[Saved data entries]
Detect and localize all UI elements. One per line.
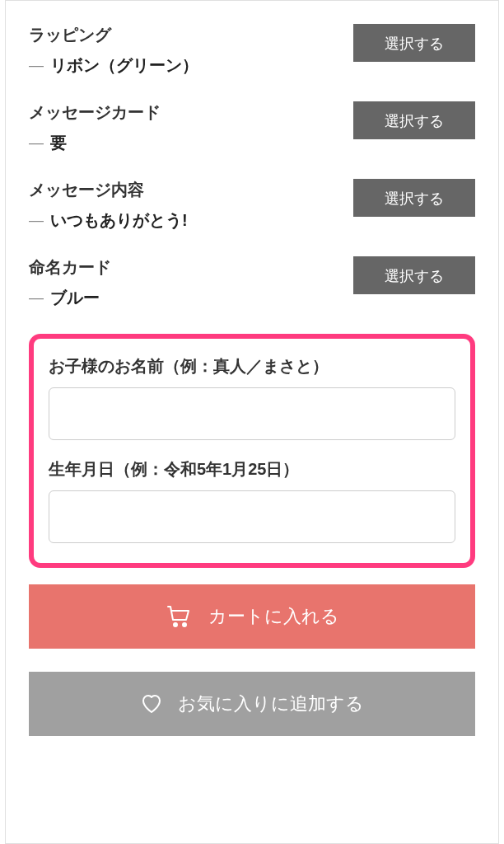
option-title-message-card: メッセージカード: [29, 101, 353, 124]
dash-icon: —: [29, 134, 44, 152]
option-value-naming-card: ブルー: [50, 287, 100, 309]
option-value-line-message-card: — 要: [29, 132, 353, 154]
option-title-naming-card: 命名カード: [29, 256, 353, 279]
heart-icon: [140, 693, 163, 715]
child-name-label: お子様のお名前（例：真人／まさと）: [49, 355, 455, 377]
birthdate-input[interactable]: [49, 490, 455, 543]
svg-point-1: [183, 623, 186, 626]
option-title-wrapping: ラッピング: [29, 24, 353, 46]
select-message-content-button[interactable]: 選択する: [353, 179, 475, 217]
dash-icon: —: [29, 57, 44, 74]
option-value-message-card: 要: [50, 132, 67, 154]
dash-icon: —: [29, 289, 44, 307]
option-message-content: メッセージ内容 — いつもありがとう! 選択する: [29, 179, 475, 232]
select-wrapping-button[interactable]: 選択する: [353, 24, 475, 62]
add-to-favorite-button[interactable]: お気に入りに追加する: [29, 672, 475, 736]
option-naming-card-left: 命名カード — ブルー: [29, 256, 353, 309]
dash-icon: —: [29, 212, 44, 229]
select-message-card-button[interactable]: 選択する: [353, 101, 475, 139]
option-message-card-left: メッセージカード — 要: [29, 101, 353, 154]
svg-point-0: [174, 623, 177, 626]
child-name-group: お子様のお名前（例：真人／まさと）: [49, 355, 455, 440]
option-value-message-content: いつもありがとう!: [50, 209, 188, 232]
add-to-cart-button[interactable]: カートに入れる: [29, 584, 475, 649]
child-name-input[interactable]: [49, 387, 455, 440]
option-title-message-content: メッセージ内容: [29, 179, 353, 201]
cart-icon: [166, 604, 192, 629]
birthdate-label: 生年月日（例：令和5年1月25日）: [49, 458, 455, 481]
cart-button-label: カートに入れる: [208, 604, 339, 629]
product-options-panel: ラッピング — リボン（グリーン） 選択する メッセージカード — 要 選択する…: [5, 0, 499, 844]
option-naming-card: 命名カード — ブルー 選択する: [29, 256, 475, 309]
option-message-card: メッセージカード — 要 選択する: [29, 101, 475, 154]
option-value-wrapping: リボン（グリーン）: [50, 54, 198, 77]
option-message-content-left: メッセージ内容 — いつもありがとう!: [29, 179, 353, 232]
option-wrapping: ラッピング — リボン（グリーン） 選択する: [29, 24, 475, 77]
option-value-line-naming-card: — ブルー: [29, 287, 353, 309]
select-naming-card-button[interactable]: 選択する: [353, 256, 475, 294]
option-value-line-wrapping: — リボン（グリーン）: [29, 54, 353, 77]
highlighted-input-section: お子様のお名前（例：真人／まさと） 生年月日（例：令和5年1月25日）: [29, 334, 475, 568]
option-value-line-message-content: — いつもありがとう!: [29, 209, 353, 232]
birthdate-group: 生年月日（例：令和5年1月25日）: [49, 458, 455, 543]
option-wrapping-left: ラッピング — リボン（グリーン）: [29, 24, 353, 77]
favorite-button-label: お気に入りに追加する: [178, 692, 364, 716]
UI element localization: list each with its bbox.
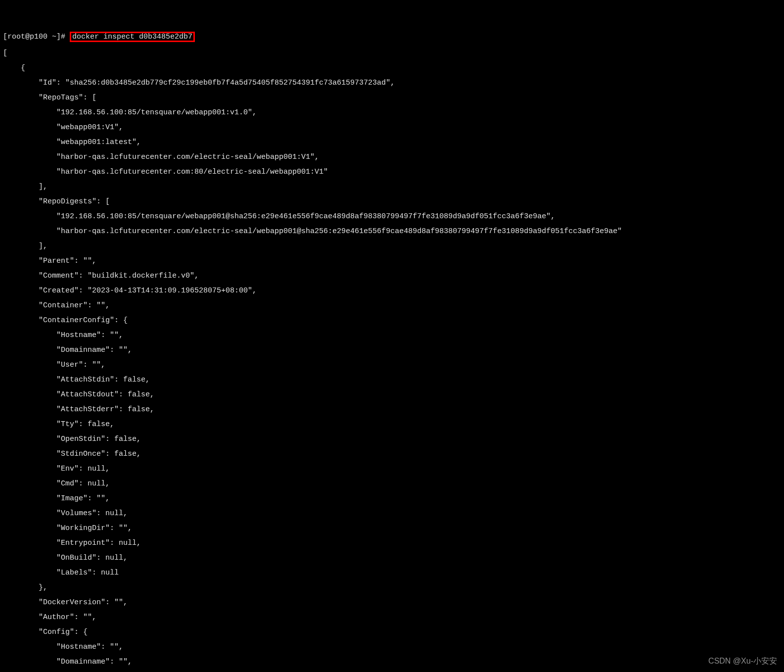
output-line: "Hostname": "", — [0, 332, 784, 339]
output-line: }, — [0, 584, 784, 591]
output-line: "192.168.56.100:85/tensquare/webapp001@s… — [0, 213, 784, 220]
output-line: "Comment": "buildkit.dockerfile.v0", — [0, 272, 784, 280]
output-line: "Hostname": "", — [0, 643, 784, 651]
output-line: "Author": "", — [0, 614, 784, 621]
command-highlight-box: docker inspect d0b3485e2db7 — [70, 32, 195, 42]
output-line: ], — [0, 183, 784, 191]
output-line: "Volumes": null, — [0, 510, 784, 517]
shell-prompt: [root@p100 ~]# — [3, 33, 70, 41]
output-line: "Domainname": "", — [0, 346, 784, 354]
output-line: "RepoTags": [ — [0, 94, 784, 101]
output-line: "Entrypoint": null, — [0, 539, 784, 547]
output-line: "RepoDigests": [ — [0, 198, 784, 205]
output-line: "Parent": "", — [0, 257, 784, 265]
output-line: "harbor-qas.lcfuturecenter.com:80/electr… — [0, 168, 784, 176]
output-line: { — [0, 64, 784, 72]
output-line: [ — [0, 49, 784, 57]
output-line: "webapp001:latest", — [0, 139, 784, 146]
output-line: "WorkingDir": "", — [0, 525, 784, 532]
output-line: "Labels": null — [0, 569, 784, 576]
output-line: "OpenStdin": false, — [0, 435, 784, 443]
output-line: ], — [0, 242, 784, 250]
output-line: "Id": "sha256:d0b3485e2db779cf29c199eb0f… — [0, 79, 784, 87]
output-line: "StdinOnce": false, — [0, 450, 784, 458]
output-line: "Cmd": null, — [0, 480, 784, 487]
watermark: CSDN @Xu-小安安 — [708, 657, 777, 665]
output-line: "webapp001:V1", — [0, 124, 784, 131]
output-line: "ContainerConfig": { — [0, 317, 784, 324]
output-line: "Created": "2023-04-13T14:31:09.19652807… — [0, 287, 784, 294]
output-line: "Env": null, — [0, 465, 784, 473]
output-line: "192.168.56.100:85/tensquare/webapp001:v… — [0, 109, 784, 116]
output-line: "DockerVersion": "", — [0, 599, 784, 606]
command-text[interactable]: docker inspect d0b3485e2db7 — [72, 33, 192, 41]
output-line: "Image": "", — [0, 495, 784, 502]
output-line: "Container": "", — [0, 302, 784, 309]
output-line: "User": "", — [0, 361, 784, 369]
output-line: "AttachStdout": false, — [0, 391, 784, 398]
output-line: "harbor-qas.lcfuturecenter.com/electric-… — [0, 228, 784, 235]
output-line: "Domainname": "", — [0, 658, 784, 666]
output-line: "OnBuild": null, — [0, 554, 784, 562]
output-line: "AttachStderr": false, — [0, 406, 784, 413]
prompt-line: [root@p100 ~]# docker inspect d0b3485e2d… — [0, 32, 784, 42]
output-line: "harbor-qas.lcfuturecenter.com/electric-… — [0, 153, 784, 161]
output-line: "Config": { — [0, 628, 784, 636]
output-line: "AttachStdin": false, — [0, 376, 784, 384]
output-line: "Tty": false, — [0, 421, 784, 428]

» Exercise instructions
Where a line above contains the word "prompt", copy that line.

» Problem solution
shell-prompt: [root@p100 ~]# — [3, 33, 70, 41]
prompt-line: [root@p100 ~]# docker inspect d0b3485e2d… — [0, 32, 784, 42]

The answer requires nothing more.